### Exercise material:
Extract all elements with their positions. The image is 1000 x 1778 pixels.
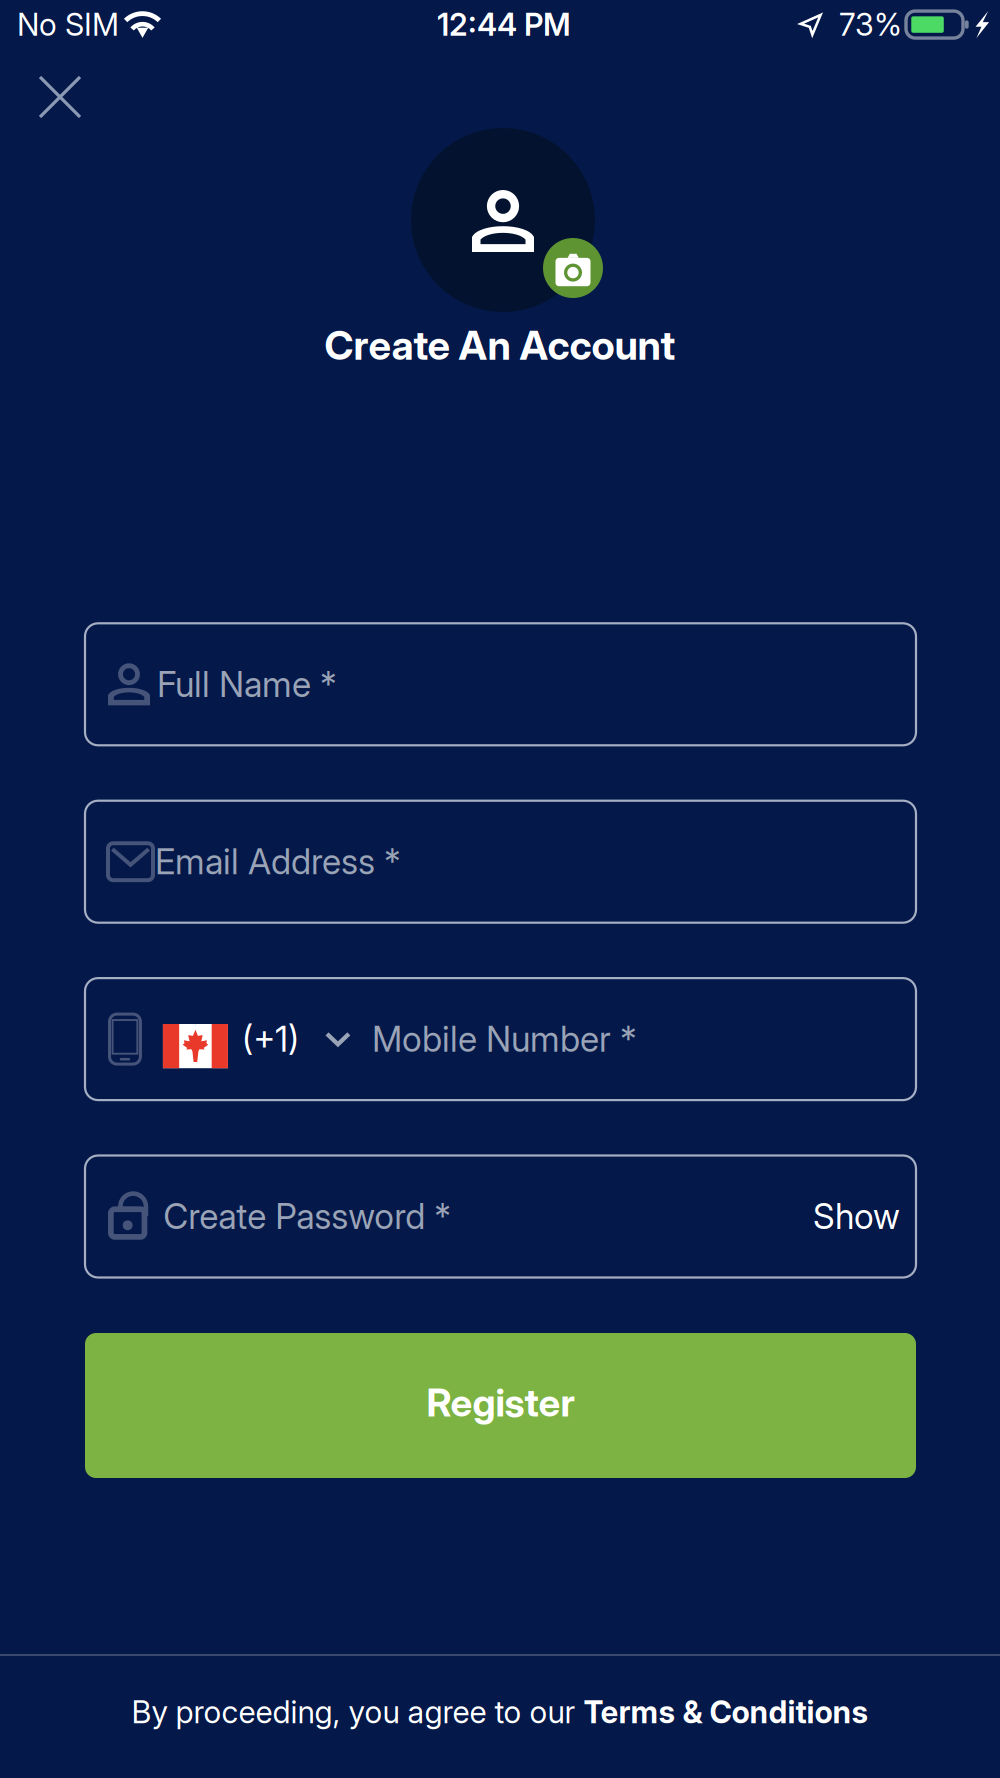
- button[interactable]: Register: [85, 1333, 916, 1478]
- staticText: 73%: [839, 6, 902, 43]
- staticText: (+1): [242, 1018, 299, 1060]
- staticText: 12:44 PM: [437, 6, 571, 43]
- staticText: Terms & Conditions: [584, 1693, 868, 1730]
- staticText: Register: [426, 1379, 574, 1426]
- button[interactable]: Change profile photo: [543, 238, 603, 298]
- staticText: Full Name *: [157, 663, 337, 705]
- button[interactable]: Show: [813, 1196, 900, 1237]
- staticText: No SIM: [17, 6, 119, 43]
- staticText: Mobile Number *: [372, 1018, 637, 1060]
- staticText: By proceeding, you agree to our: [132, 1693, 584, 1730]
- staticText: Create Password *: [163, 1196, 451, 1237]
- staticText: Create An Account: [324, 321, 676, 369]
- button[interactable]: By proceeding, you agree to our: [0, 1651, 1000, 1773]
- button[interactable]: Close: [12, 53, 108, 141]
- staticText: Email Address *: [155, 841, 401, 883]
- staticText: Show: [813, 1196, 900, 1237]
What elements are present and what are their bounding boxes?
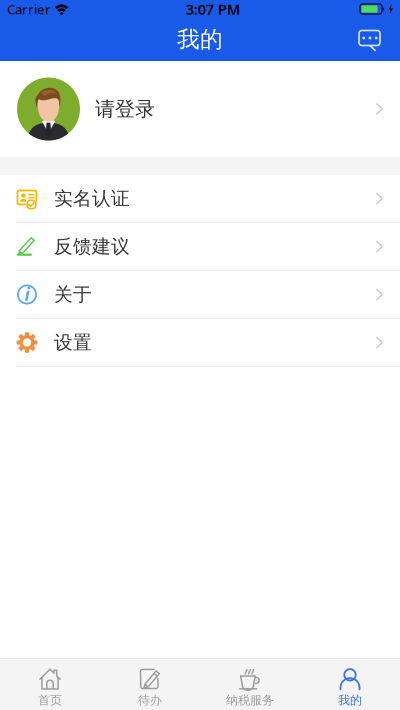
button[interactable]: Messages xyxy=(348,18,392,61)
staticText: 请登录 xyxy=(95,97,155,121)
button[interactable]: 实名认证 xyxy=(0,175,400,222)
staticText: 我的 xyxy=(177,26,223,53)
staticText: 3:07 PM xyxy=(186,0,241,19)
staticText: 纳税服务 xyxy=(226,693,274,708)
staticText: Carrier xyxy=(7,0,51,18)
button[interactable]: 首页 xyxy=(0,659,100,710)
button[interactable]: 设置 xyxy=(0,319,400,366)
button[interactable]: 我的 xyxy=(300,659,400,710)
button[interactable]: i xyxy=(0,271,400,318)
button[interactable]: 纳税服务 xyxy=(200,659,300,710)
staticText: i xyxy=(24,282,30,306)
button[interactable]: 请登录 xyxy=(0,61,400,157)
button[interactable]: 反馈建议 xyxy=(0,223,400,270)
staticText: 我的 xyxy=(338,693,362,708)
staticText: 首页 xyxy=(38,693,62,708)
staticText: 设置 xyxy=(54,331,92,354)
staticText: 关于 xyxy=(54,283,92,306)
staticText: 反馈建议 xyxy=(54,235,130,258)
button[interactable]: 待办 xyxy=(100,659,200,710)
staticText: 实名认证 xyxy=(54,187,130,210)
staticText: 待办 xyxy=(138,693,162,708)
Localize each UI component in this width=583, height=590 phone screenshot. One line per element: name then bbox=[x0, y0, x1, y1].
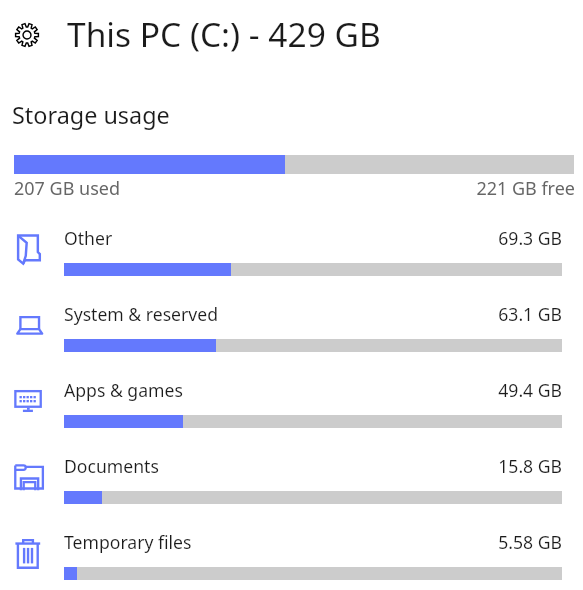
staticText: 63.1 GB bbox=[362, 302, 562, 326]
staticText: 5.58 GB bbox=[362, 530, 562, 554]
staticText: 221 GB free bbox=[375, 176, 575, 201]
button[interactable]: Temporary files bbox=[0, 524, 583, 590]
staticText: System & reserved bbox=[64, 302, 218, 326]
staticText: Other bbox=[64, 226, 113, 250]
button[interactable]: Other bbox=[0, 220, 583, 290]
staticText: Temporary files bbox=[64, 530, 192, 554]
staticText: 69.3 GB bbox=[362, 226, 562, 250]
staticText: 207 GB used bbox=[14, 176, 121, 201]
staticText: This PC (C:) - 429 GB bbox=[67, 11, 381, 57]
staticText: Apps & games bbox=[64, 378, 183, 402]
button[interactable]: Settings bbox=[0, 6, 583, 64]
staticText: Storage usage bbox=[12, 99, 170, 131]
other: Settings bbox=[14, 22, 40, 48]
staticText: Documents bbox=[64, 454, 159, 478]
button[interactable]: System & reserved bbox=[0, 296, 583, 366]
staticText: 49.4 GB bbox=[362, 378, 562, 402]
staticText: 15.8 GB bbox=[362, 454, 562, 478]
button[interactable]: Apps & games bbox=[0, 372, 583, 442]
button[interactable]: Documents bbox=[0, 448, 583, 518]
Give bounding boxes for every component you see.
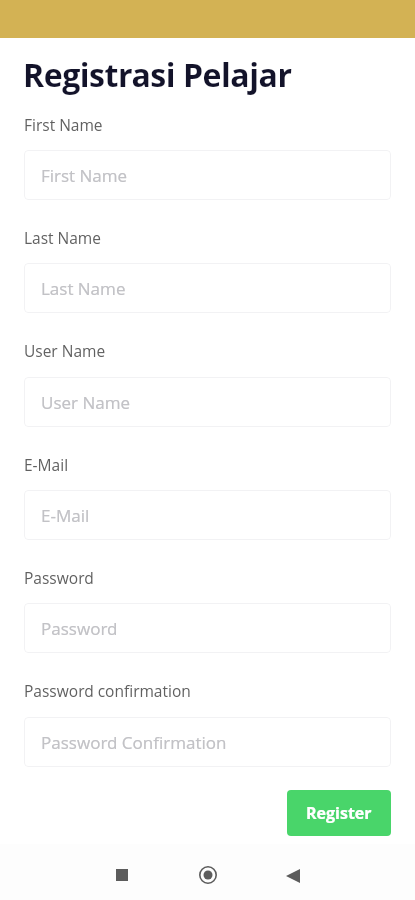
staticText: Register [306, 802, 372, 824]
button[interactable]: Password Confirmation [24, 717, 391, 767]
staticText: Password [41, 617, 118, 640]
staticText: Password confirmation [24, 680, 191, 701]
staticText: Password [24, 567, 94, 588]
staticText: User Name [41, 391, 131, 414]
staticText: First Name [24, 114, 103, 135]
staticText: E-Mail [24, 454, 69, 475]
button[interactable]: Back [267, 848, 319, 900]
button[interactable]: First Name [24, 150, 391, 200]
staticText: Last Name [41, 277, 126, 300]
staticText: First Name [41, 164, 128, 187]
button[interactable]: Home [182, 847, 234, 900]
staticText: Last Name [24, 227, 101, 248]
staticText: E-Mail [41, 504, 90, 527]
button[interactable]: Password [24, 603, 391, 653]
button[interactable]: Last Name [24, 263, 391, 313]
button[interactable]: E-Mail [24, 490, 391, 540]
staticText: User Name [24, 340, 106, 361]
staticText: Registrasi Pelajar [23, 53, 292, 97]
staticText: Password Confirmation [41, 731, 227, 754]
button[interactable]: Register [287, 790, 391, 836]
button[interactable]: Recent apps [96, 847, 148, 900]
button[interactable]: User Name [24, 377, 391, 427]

### What to produce:
Apart from the pictures, repeat the data above exactly.

### Solution for this problem:
Extract all elements with their positions. The image is 1000 x 1778 pixels.
- button[interactable]: Register: [85, 1333, 916, 1478]
- staticText: 73%: [839, 6, 902, 43]
- staticText: (+1): [242, 1018, 299, 1060]
- staticText: 12:44 PM: [437, 6, 571, 43]
- staticText: Terms & Conditions: [584, 1693, 868, 1730]
- staticText: Register: [426, 1379, 574, 1426]
- button[interactable]: Change profile photo: [543, 238, 603, 298]
- staticText: Full Name *: [157, 663, 337, 705]
- button[interactable]: Show: [813, 1196, 900, 1237]
- staticText: No SIM: [17, 6, 119, 43]
- staticText: Mobile Number *: [372, 1018, 637, 1060]
- staticText: By proceeding, you agree to our: [132, 1693, 584, 1730]
- staticText: Create Password *: [163, 1196, 451, 1237]
- staticText: Create An Account: [324, 321, 676, 369]
- button[interactable]: By proceeding, you agree to our: [0, 1651, 1000, 1773]
- button[interactable]: Close: [12, 53, 108, 141]
- staticText: Email Address *: [155, 841, 401, 883]
- staticText: Show: [813, 1196, 900, 1237]
What elements are present and what are their bounding boxes?
button[interactable]: Messages xyxy=(348,18,392,61)
staticText: 请登录 xyxy=(95,97,155,121)
button[interactable]: 实名认证 xyxy=(0,175,400,222)
staticText: 我的 xyxy=(177,26,223,53)
staticText: 3:07 PM xyxy=(186,0,241,19)
staticText: 纳税服务 xyxy=(226,693,274,708)
staticText: Carrier xyxy=(7,0,51,18)
button[interactable]: 首页 xyxy=(0,659,100,710)
button[interactable]: 设置 xyxy=(0,319,400,366)
button[interactable]: 我的 xyxy=(300,659,400,710)
button[interactable]: i xyxy=(0,271,400,318)
button[interactable]: 纳税服务 xyxy=(200,659,300,710)
staticText: i xyxy=(24,282,30,306)
button[interactable]: 请登录 xyxy=(0,61,400,157)
button[interactable]: 反馈建议 xyxy=(0,223,400,270)
staticText: 我的 xyxy=(338,693,362,708)
staticText: 首页 xyxy=(38,693,62,708)
staticText: 设置 xyxy=(54,331,92,354)
staticText: 关于 xyxy=(54,283,92,306)
staticText: 反馈建议 xyxy=(54,235,130,258)
button[interactable]: 待办 xyxy=(100,659,200,710)
staticText: 实名认证 xyxy=(54,187,130,210)
staticText: 待办 xyxy=(138,693,162,708)
Localize each UI component in this width=583, height=590 phone screenshot. One line per element: name then bbox=[x0, y0, x1, y1].
staticText: 63.1 GB bbox=[362, 302, 562, 326]
staticText: 5.58 GB bbox=[362, 530, 562, 554]
staticText: 221 GB free bbox=[375, 176, 575, 201]
button[interactable]: Temporary files bbox=[0, 524, 583, 590]
staticText: System & reserved bbox=[64, 302, 218, 326]
staticText: Other bbox=[64, 226, 113, 250]
button[interactable]: Other bbox=[0, 220, 583, 290]
staticText: Temporary files bbox=[64, 530, 192, 554]
staticText: 69.3 GB bbox=[362, 226, 562, 250]
staticText: 207 GB used bbox=[14, 176, 121, 201]
staticText: This PC (C:) - 429 GB bbox=[67, 11, 381, 57]
staticText: Apps & games bbox=[64, 378, 183, 402]
button[interactable]: Settings bbox=[0, 6, 583, 64]
staticText: Storage usage bbox=[12, 99, 170, 131]
other: Settings bbox=[14, 22, 40, 48]
staticText: Documents bbox=[64, 454, 159, 478]
button[interactable]: System & reserved bbox=[0, 296, 583, 366]
staticText: 49.4 GB bbox=[362, 378, 562, 402]
staticText: 15.8 GB bbox=[362, 454, 562, 478]
button[interactable]: Apps & games bbox=[0, 372, 583, 442]
button[interactable]: Documents bbox=[0, 448, 583, 518]
Give bounding boxes for every component you see.
staticText: Register [306, 802, 372, 824]
button[interactable]: Password Confirmation [24, 717, 391, 767]
staticText: Password [41, 617, 118, 640]
staticText: Password confirmation [24, 680, 191, 701]
staticText: Password [24, 567, 94, 588]
staticText: User Name [41, 391, 131, 414]
staticText: First Name [24, 114, 103, 135]
staticText: E-Mail [24, 454, 69, 475]
button[interactable]: Back [267, 848, 319, 900]
button[interactable]: First Name [24, 150, 391, 200]
staticText: Last Name [41, 277, 126, 300]
staticText: First Name [41, 164, 128, 187]
button[interactable]: Home [182, 847, 234, 900]
staticText: Last Name [24, 227, 101, 248]
staticText: E-Mail [41, 504, 90, 527]
button[interactable]: Password [24, 603, 391, 653]
button[interactable]: Last Name [24, 263, 391, 313]
button[interactable]: E-Mail [24, 490, 391, 540]
staticText: User Name [24, 340, 106, 361]
staticText: Registrasi Pelajar [23, 53, 292, 97]
staticText: Password Confirmation [41, 731, 227, 754]
button[interactable]: Register [287, 790, 391, 836]
button[interactable]: Recent apps [96, 847, 148, 900]
button[interactable]: User Name [24, 377, 391, 427]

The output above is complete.